● **AIM OF THE TASK**
Write out every line below that includes the word "thejonathankleck".

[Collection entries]
= Beginning of Section =
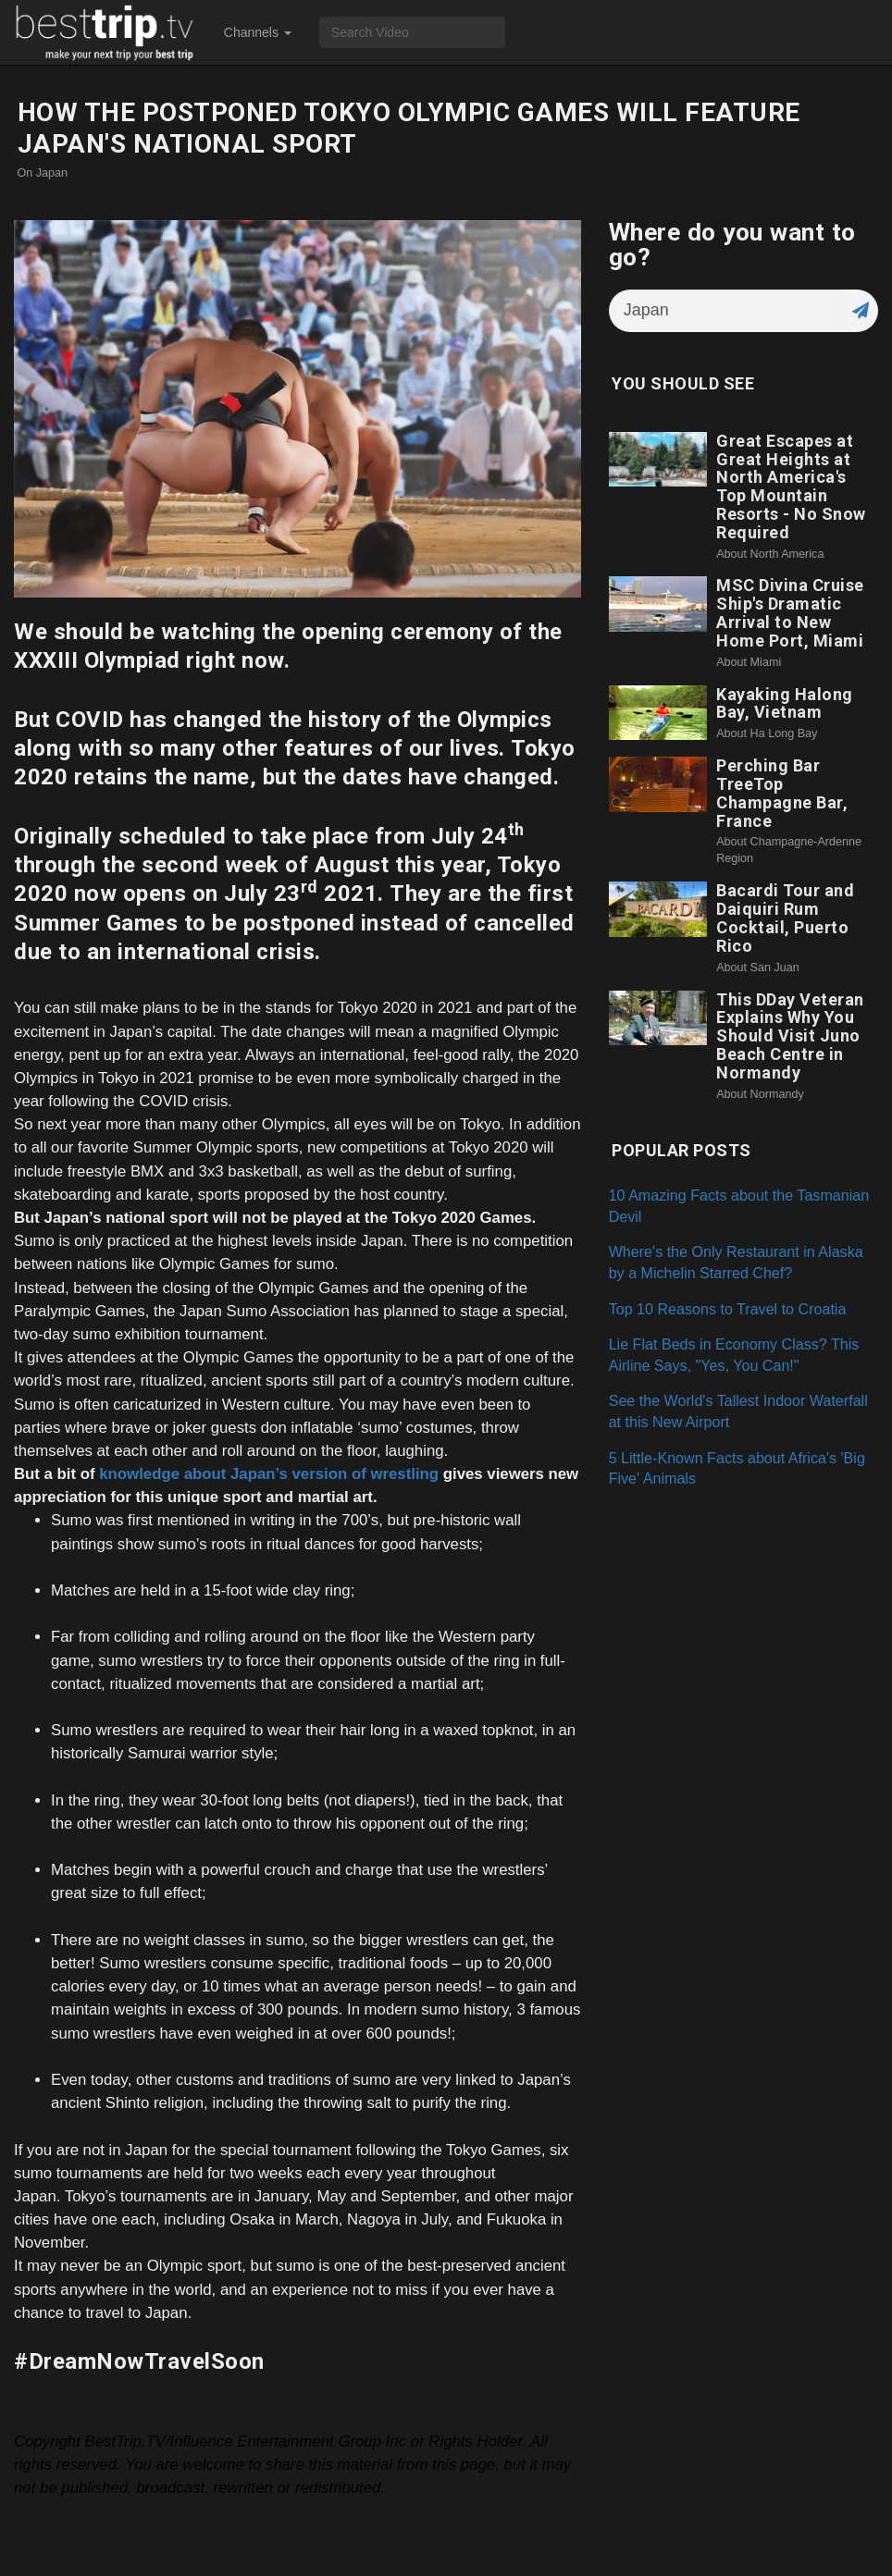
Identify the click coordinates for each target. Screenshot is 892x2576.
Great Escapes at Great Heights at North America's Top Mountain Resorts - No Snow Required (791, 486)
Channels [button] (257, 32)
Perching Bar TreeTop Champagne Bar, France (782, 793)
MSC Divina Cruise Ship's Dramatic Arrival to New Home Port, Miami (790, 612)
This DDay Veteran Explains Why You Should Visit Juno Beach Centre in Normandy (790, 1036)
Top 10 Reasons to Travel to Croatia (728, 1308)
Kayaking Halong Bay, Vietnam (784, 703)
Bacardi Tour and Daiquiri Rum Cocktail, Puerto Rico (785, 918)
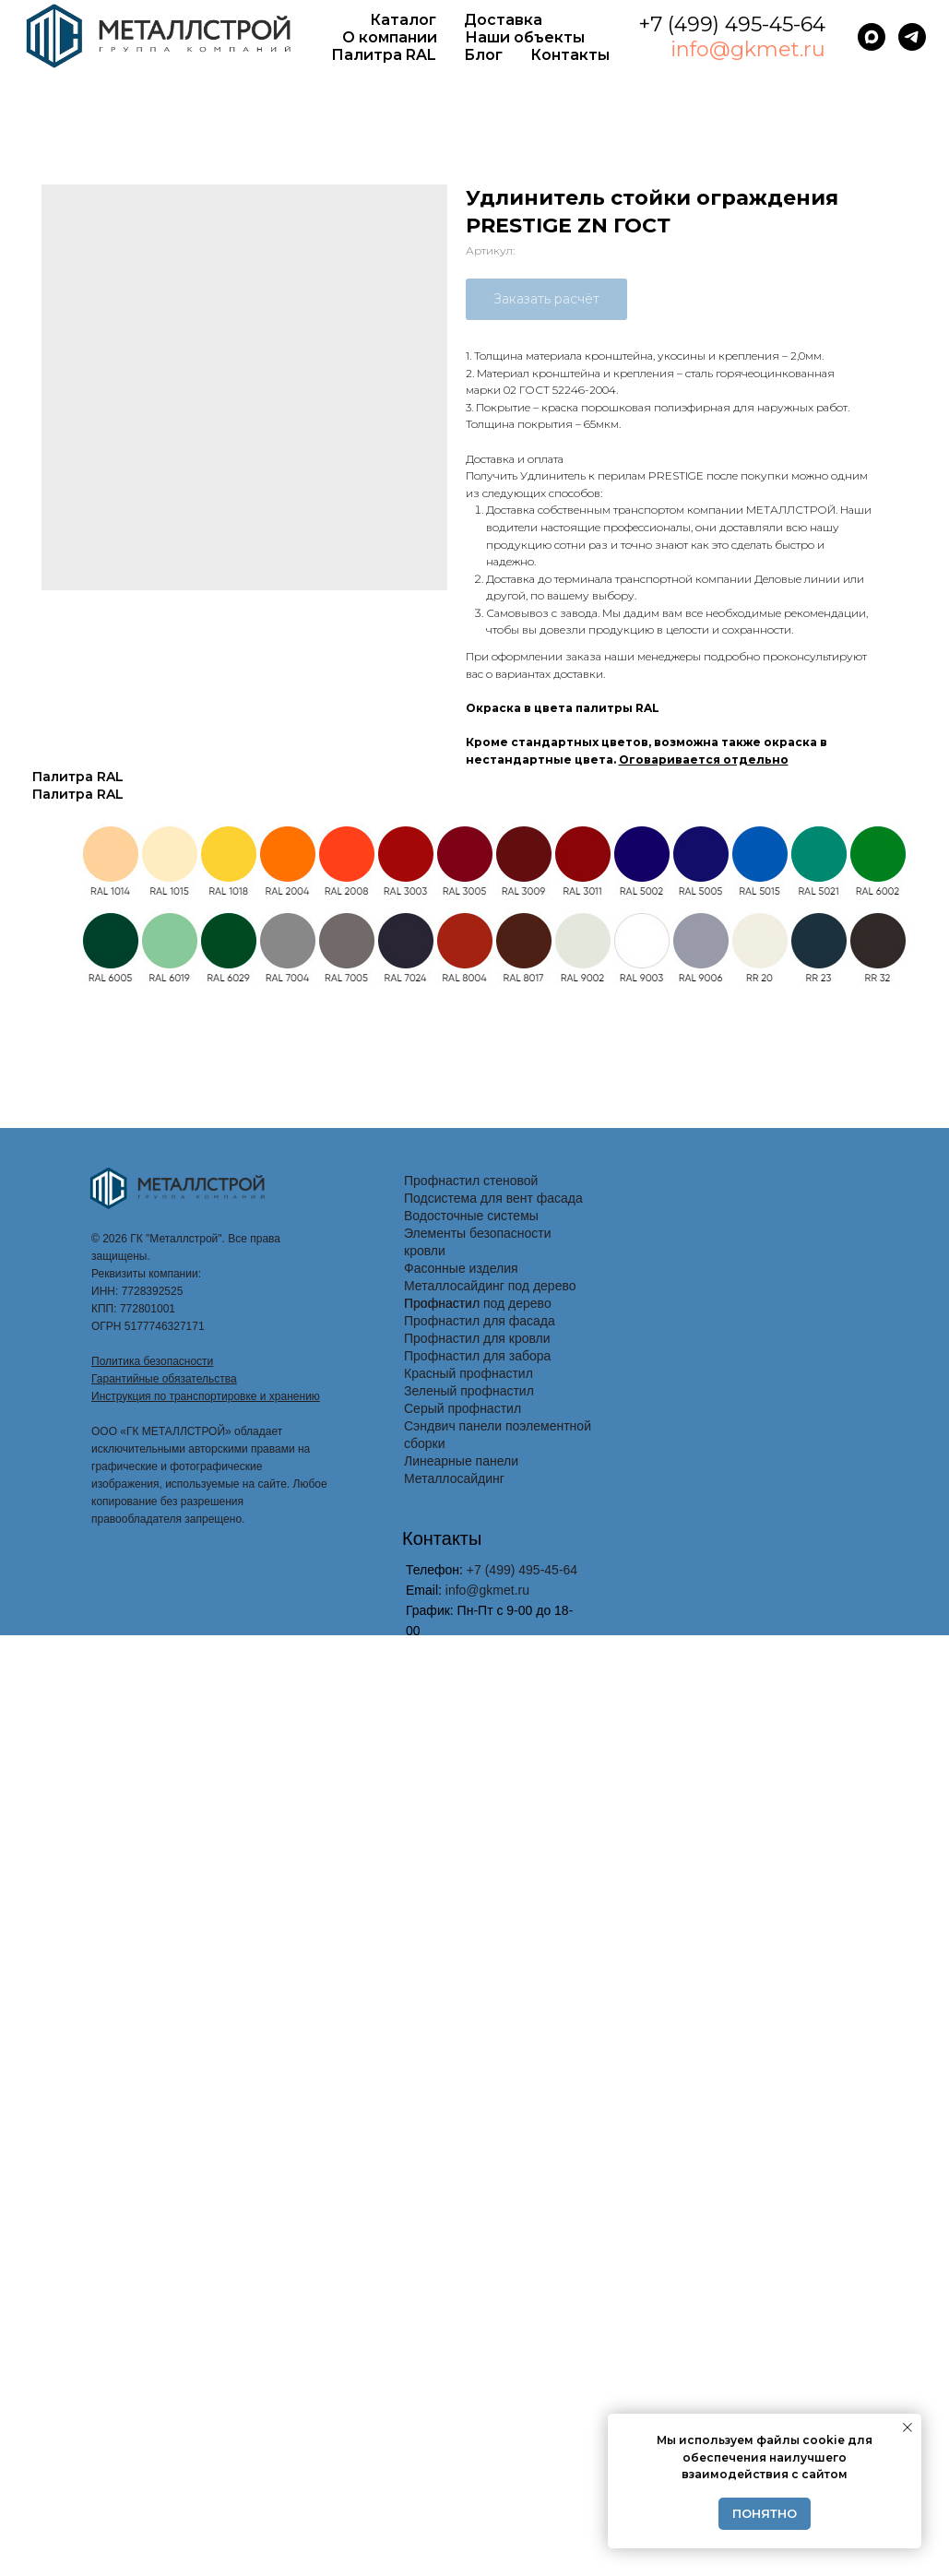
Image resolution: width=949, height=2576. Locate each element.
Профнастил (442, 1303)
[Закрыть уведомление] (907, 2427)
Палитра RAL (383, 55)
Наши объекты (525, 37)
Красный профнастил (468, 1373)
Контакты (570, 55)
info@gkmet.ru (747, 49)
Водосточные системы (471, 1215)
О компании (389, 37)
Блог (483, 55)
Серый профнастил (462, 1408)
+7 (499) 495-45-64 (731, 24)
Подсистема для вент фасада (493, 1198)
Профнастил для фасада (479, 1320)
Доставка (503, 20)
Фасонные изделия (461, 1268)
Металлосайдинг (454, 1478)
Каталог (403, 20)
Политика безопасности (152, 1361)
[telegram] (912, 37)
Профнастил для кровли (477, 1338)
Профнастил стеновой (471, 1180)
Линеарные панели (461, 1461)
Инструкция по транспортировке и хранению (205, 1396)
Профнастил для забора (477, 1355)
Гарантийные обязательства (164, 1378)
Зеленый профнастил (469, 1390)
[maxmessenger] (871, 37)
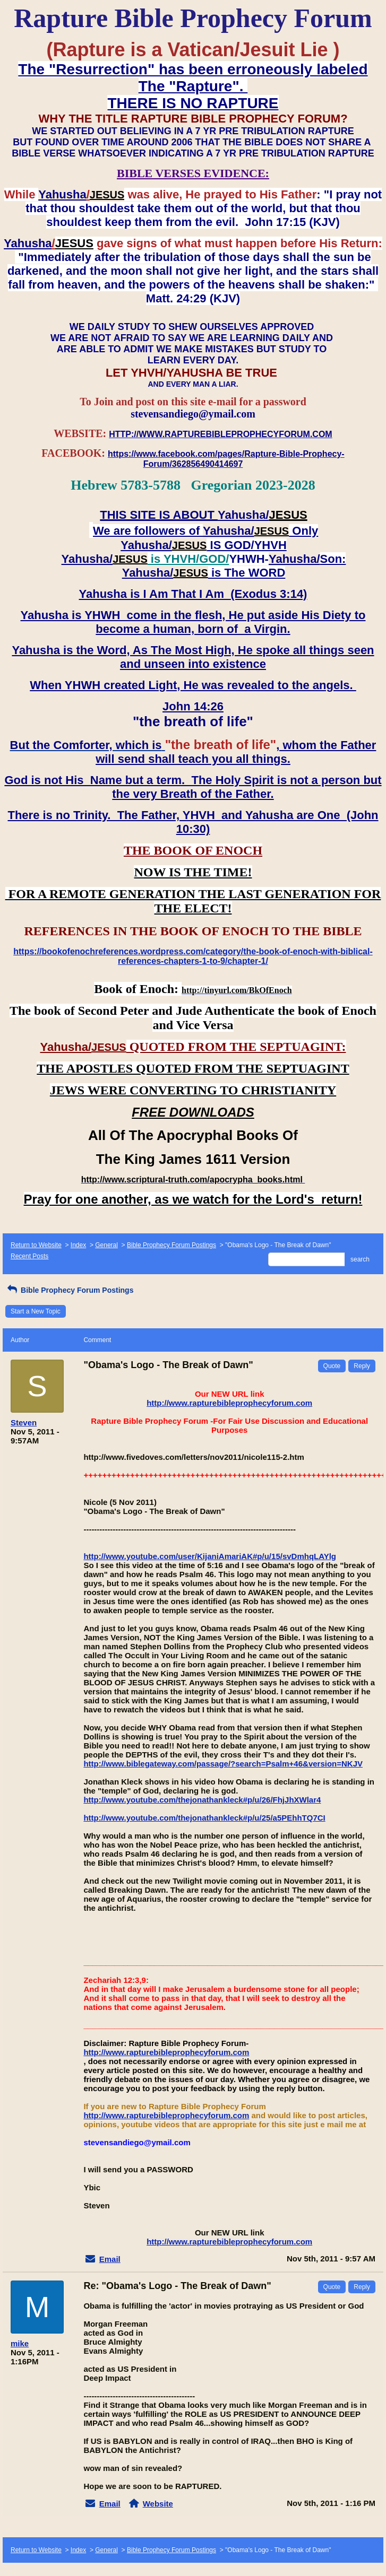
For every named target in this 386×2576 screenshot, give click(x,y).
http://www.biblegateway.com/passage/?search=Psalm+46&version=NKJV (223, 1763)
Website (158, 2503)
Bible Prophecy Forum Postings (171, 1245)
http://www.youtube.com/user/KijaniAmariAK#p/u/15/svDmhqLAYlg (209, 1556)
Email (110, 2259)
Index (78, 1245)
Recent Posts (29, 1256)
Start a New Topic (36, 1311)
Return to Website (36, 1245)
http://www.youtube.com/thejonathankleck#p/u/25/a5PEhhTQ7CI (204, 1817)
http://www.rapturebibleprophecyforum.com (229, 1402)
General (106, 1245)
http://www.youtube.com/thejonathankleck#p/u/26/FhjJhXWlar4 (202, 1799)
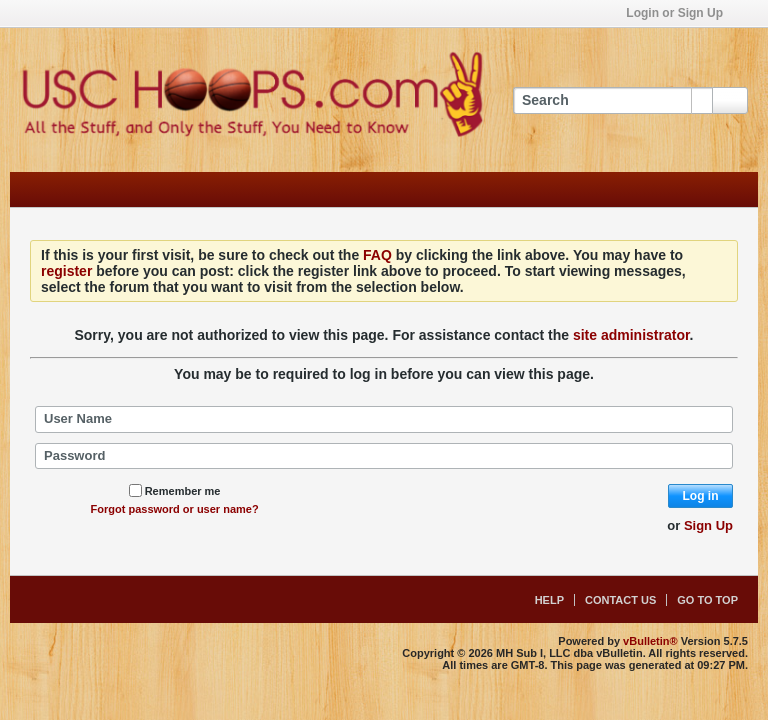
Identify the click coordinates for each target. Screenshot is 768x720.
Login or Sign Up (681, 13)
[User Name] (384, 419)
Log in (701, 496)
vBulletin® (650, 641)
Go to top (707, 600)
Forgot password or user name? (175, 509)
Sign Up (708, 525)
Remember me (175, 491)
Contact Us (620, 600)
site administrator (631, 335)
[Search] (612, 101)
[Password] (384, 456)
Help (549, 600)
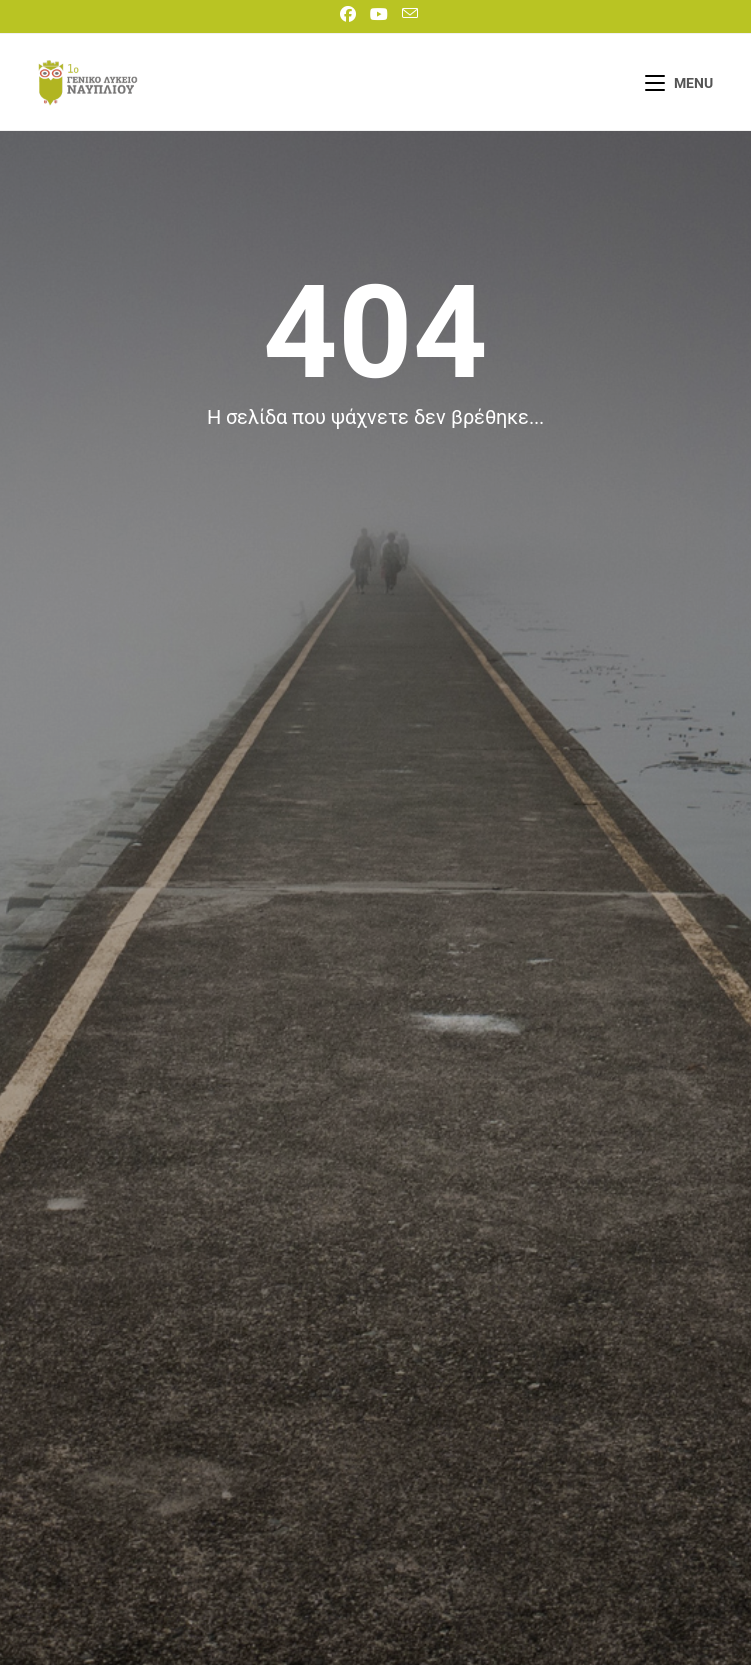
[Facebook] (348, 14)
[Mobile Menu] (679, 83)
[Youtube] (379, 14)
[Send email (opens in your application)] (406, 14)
= End of Section =
● **TASK SOLUTION**
http://www.youtube.com/thejonathankleck#p/u/25/a5PEhhTQ7CI (204, 1817)
http://www.youtube.com/thejonathankleck#p/u/26/FhjJhXWlar4 (202, 1799)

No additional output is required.